Pascal intempestif
Organisation : Claudine TIERCELIN (Collège de France) avec la collaboration de Laurence PLAZENET
Le quatrième centenaire de la naissance de Pascal (1623-2023) est l’occasion de nombreux colloques, en France et à l’étranger, autour de son œuvre. Et chacun de scruter l’actualité de Pascal : la profondeur de ses analyses sur la psyché humaine, la nouveauté de sa pensée mathématique et physique, la fulgurance de ses intuitions sur les relations de l’individu au groupe, autant de réflexions qui interrogent encore notre monde, invitant même parfois à voir en Pascal une sorte de « prophète », et qui dressent aussi le portrait d’un Pascal perpétuel – comme on parle de mouvement perpétuel –, d’un Pascal, somme toute, presque inactuel, dont la pérennité serait infiniment renouvelée et renouvelable.
Mais Pascal surgit aussi de fractures : fracture du monde clos de la science médiévale, fracture théologique entre augustinisme et molinisme à l’heure des réformes protestante et catholique, fracture politique au moment où s’instaure l’absolutisme, fracture philosophique autour de Descartes, fracture esthétique quand naît l’Écrivain.
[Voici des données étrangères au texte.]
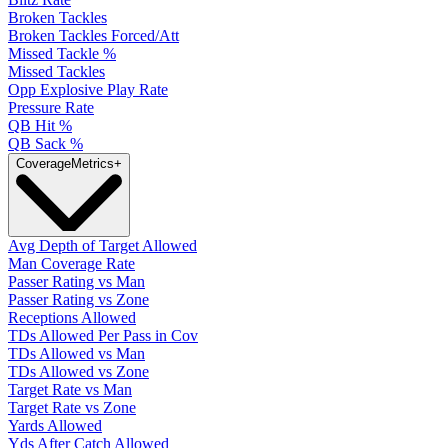
Broken Tackles
Broken Tackles Forced/Att
Missed Tackle %
Missed Tackles
Opp Explosive Play Rate
Pressure Rate
QB Hit %
QB Sack %
Coverage
Metrics
+
Avg Depth of Target Allowed
Man Coverage Rate
Passer Rating vs Man
Passer Rating vs Zone
Receptions Allowed
TDs Allowed Per Pass in Cov
TDs Allowed vs Man
TDs Allowed vs Zone
Target Rate vs Man
Target Rate vs Zone
Yards Allowed
Yds After Catch Allowed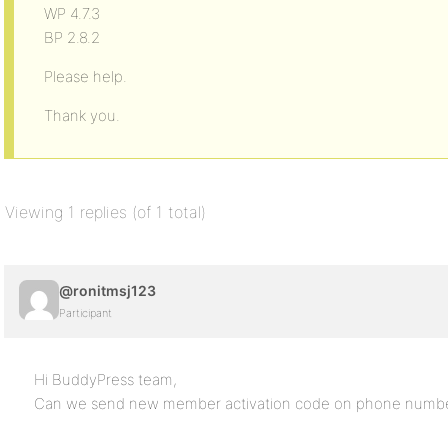
WP 4.7.3
BP 2.8.2
Please help.
Thank you.
Viewing 1 replies (of 1 total)
@ronitmsj123
Participant
Hi BuddyPress team,
Can we send new member activation code on phone numbe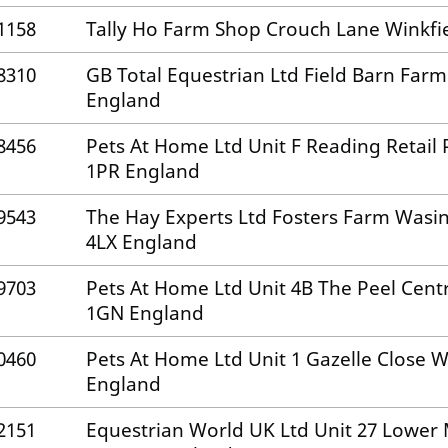
1158
Tally Ho Farm Shop Crouch Lane Winkfi
8310
GB Total Equestrian Ltd Field Barn Fa
England
8456
Pets At Home Ltd Unit F Reading Retail
1PR England
9543
The Hay Experts Ltd Fosters Farm Wasi
4LX England
9703
Pets At Home Ltd Unit 4B The Peel Centr
1GN England
0460
Pets At Home Ltd Unit 1 Gazelle Close
England
2151
Equestrian World UK Ltd Unit 27 Lowe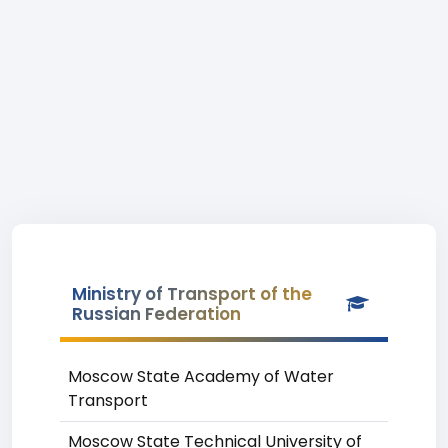
Ministry of Transport of the
Russian Federation
Moscow State Academy of Water
Transport
Moscow State Technical University of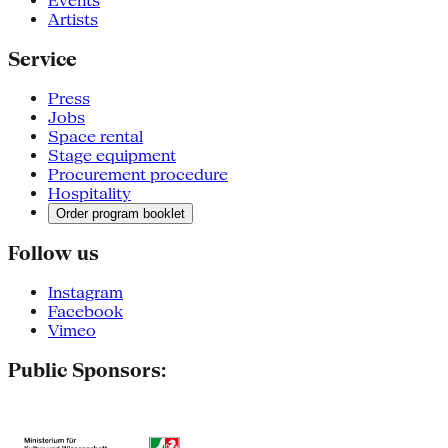
Events
Artists
Service
Press
Jobs
Space rental
Stage equipment
Procurement procedure
Hospitality
Order program booklet
Follow us
Instagram
Facebook
Vimeo
Public Sponsors: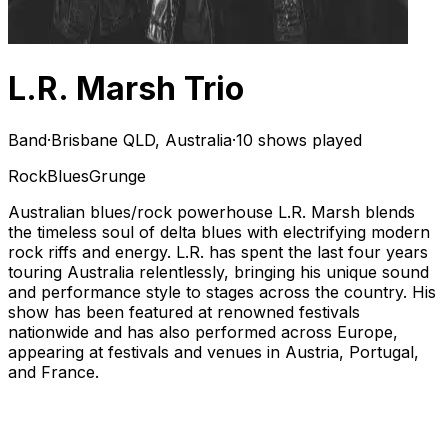
L.R. Marsh Trio
Band
·
Brisbane QLD, Australia
·
10 shows played
Rock
Blues
Grunge
Australian blues/rock powerhouse L.R. Marsh blends
the timeless soul of delta blues with electrifying modern
rock riffs and energy. L.R. has spent the last four years
touring Australia relentlessly, bringing his unique sound
and performance style to stages across the country. His
show has been featured at renowned festivals
nationwide and has also performed across Europe,
appearing at festivals and venues in Austria, Portugal,
and France.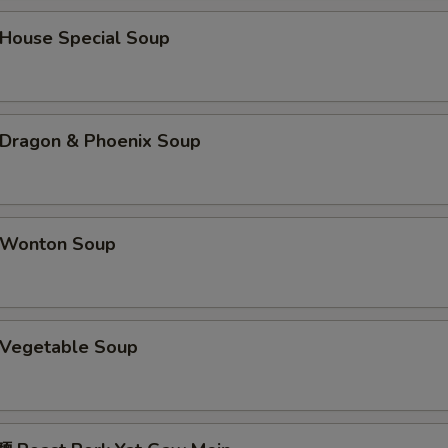
蠔油 Oyster Sauce
+ $1.
ouse Special Soup
海鲜酱 Hoisin Sauce
+ $1.
鸭酱 Duck Sauce
+ $0.
ragon & Phoenix Soup
酱油 Soy Sauce
+ $0.
四川汁 Sichuan Sauce
+ $2.
Wonton Soup
湖南汁 Hunan Sauce
+ $2.
宫保汁 Kung Pao Sauce
+ $2.
Vegetable Soup
pecial instructions
OTE EXTRA CHARGES MAY BE INCURRED FOR ADDITIONS IN THIS
ECTION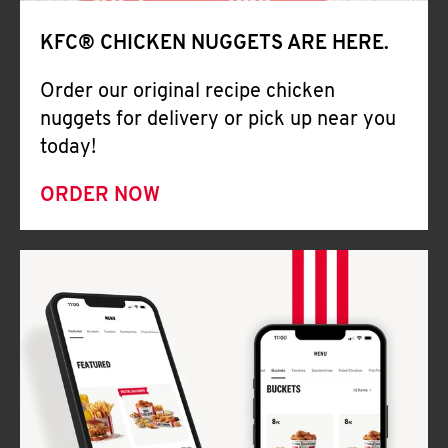
Help
KFC® CHICKEN NUGGETS ARE HERE.
Order our original recipe chicken
nuggets for delivery or pick up near you
today!
ORDER NOW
Réfléchissant les croyances et les savoirs de son temps (sur les Juifs ou l’héliocentrisme, par exemple), provocante par sa déconsidération de la science, son appel à une vocation militante du laïque au sein de l’Église, son apparent anti-humanisme dressé contre la prétention de l’homme « à se rendre le centre de lui-même » (fr. 182) ou « à se faire Dieu » (fr. 510), l’œuvre de Pascal est elle-même, par son exigence morale, clivante et bien plus problématique que l’admiration de son génie, oubliant ou banalisant l’épithète « effrayant » que lui accole Chateaubriand, ne le concède souvent. Elle a, du reste, suscité l’exaspération de Voltaire ou de Paul Valéry qui refusent les postulats sur lesquels elle est entée.
Plus généralement, Pascal est intempestif dans ses réflexions sur la vérité, sur la croyance, ou encore sur le pari. Elles sont au cœur des débats qui animent l’épistémologie de la croyance religieuse, la théorie de la décision, ou les nouvelles figures que revêt le défi sceptique dans la philosophie contemporaine de la connaissance, mais aussi en éthique et en métaphysique.
À rebours de toute unanimité critique et de la partition généralement observée entre philosophes et littéraires, ce colloque, organisé au Collège de France par Claudine TIERCELIN (chaire Métaphysique et philosophie de la connaissance) en collaboration avec Laurence PLAZENET (professeur à l’université Clermont-Auvergne, directrice du Centre international Blaise-Pascal (IHRIM, UMR 5317, présidente de la Société des Amis de Port-Royal) voudrait donc envisager de façon frontale et double ce Pascal intempestif, inactuel en ce qu’il heurte nos représentations, s’avance à contresens de ses propres contemporains, choisit la brisure et l’éclat contre les conciliations, comme il oppose à la rhétorique scolastique et à la copia, l’inachèvement et le fragment, l’art de la suspension et de la persuasion à la démonstration dogmatique.